Montag, 25. Juni 2012

Orakel - BLick in die Zukunft

Alles, was die Zukunft betrifft, ist ungewiss. Genau darum möchte man es berechenbarer und transparenter machen. Dieses Ansinnen hatten Menschen schon sehr früh in der Menschheitsgeschichte. Wann es das erste Orakel gab, wissen wir nicht - aber dass damit eine Instanz erschaffen wurde, die göttliche Voraussagen machen konnte, ist uns klar. Endlich war ein Zugang dazu geschaffen, Zwischenreiche oder transzendente Welten anzuzapfen, um im Voraus etwas über zukünftige Ereignisse zu erfahren.

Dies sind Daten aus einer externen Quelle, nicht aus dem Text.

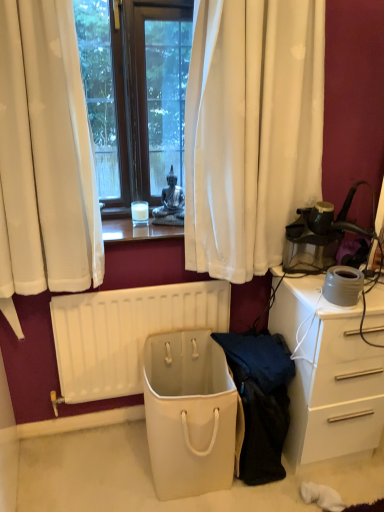 What are the coordinates of `vacant area that is in front of metallic statue at center` in the screenshot? It's located at (162, 231).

Ein Orakel besaß die Gabe, in Trance zu fallen, die manchmal auch mit Sitzen über aromatischem Rauch unterstützt wurde. Es fungierte als Medium, das zwischen den Welten wandern konnte, um unsere Wissbegier zu befriedigen. Da es bestimmten Menschen vorbehalten war, die Welten zu durchwandern, mussten wir uns zu ihnen hin bewegen. Das tat man nur bei wirklich wichtigen Fragen. In Staatsangelegenheiten bewegte sich der 14. Dalai Lama von Tibet noch in der Neuzeit nach Nechung, um das dort ansässige Staatsorakel zu befragen. Es konnte in Trancezuständen Wahrsagen. Orakel machen aber keine klaren Aussagen. Helfershelfer übersetzten den vieldeutigen Spruch, der in unverständlichen Lauten ausgestoßen wurde, in eine uns verständlichere Sprache. Dann machten sich berufene Interpretatoren daran, den Orakelspruch auszulegen.

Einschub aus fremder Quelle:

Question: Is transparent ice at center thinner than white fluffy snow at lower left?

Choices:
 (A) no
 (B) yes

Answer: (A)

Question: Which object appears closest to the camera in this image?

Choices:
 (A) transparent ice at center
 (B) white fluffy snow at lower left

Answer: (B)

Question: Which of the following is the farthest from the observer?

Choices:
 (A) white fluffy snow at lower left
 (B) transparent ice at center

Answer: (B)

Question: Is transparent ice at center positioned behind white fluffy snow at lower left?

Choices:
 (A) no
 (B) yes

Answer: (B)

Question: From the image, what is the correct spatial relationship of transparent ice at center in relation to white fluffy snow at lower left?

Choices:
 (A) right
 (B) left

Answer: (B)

Heutzutage bedienen wir uns modernerer Möglichkeiten. Kartenlegen und Hellsehen bedienen sich zwar keiner höheren Instanzen, aber sie nützen uns, um Voraussagen über gewisse Ereignisse zu machen. Der Kartenleger oder Hellseher ist auch derjenige, der die ermittelten Aussagen interpretiert, oftmals mit Hilfe eines dafür entwickelten Computerprogramms. Da die Karten eine tiefe Bedeutung haben, nennen wir den Prozess Wahrsagen. Orakel haben heute einfach eine moderne Form angenommen, weil wir alles andere ablehnen würden. In Tibet verteidigt man das Staatsorakel von Nechung noch - aber ob es einmal einen Nachfolger haben wird, ist ungewiss. Die historische Institution hat sich möglicherweise überlebt, weil die Bedürfnisse der Tibeter sich ändern. In der westlichen Esoterik nutzen wir ebenfalls längst andere Orakel. Der Wunsch der Menschen, berufene Instanzen über den Ausgang bestimmter Dinge zu befragen, ist trotz aller Technologiegläubigkeit unverändert. Wir behelfen uns daher mit anderen Formen der Befragung oder nutzen das Hellsehen. Viele Technologien und Praktiken der Esoterik haben mittlerweile Eingang in unser Leben gefunden. Jeder kann leicht per Computer und Internetzugang Wahrsager finden und nutzen. Das Wahrsagen ist heute Alltagsgut, auch wenn ihm nicht jeder vertraut. Dennoch besitzen viele Menschen Tarotkarten oder amüsieren sich über die Voraussagen einer Krake namens Paul, die angeblich die Spielergebnisse der Deutschen Mannschaft in der Fußballweltmeisterschaft 2011 richtig voraussagen konnte. Wie viele Toto-Wettscheine wegen Pauls Vorhersagen ausgefüllt wurden, bleibt ein Geheimnis. Das Sea Life Centre in Oberhausen hatte prachtvolle Werbung und Krake Paul schaffte es bis auf die erste Seite der Tageszeitungen.
Horoskope, Kartenlegen und Hellsehen eröffnen uns auf verschiedene Weisen Hilfestellungen zur Entscheidungsfindung. Ob man sie ganz ernst nimmt oder nicht, bleibt jedem selbst überlassen. Weder Kartenlegen noch Hellseherei sind göttliche Gaben, sondern können erlernt oder trainiert werden. Dank moderner Technologie kann jeder wahrsagen und selbst die Theoretische Informatik nutzt "Orakel Turingmaschinen", um berechenbarere Daten zu erhalten. Nicht nur in der Esoterik möchte man seine Kenntnisse über zukünftige Geschehnisse optimieren.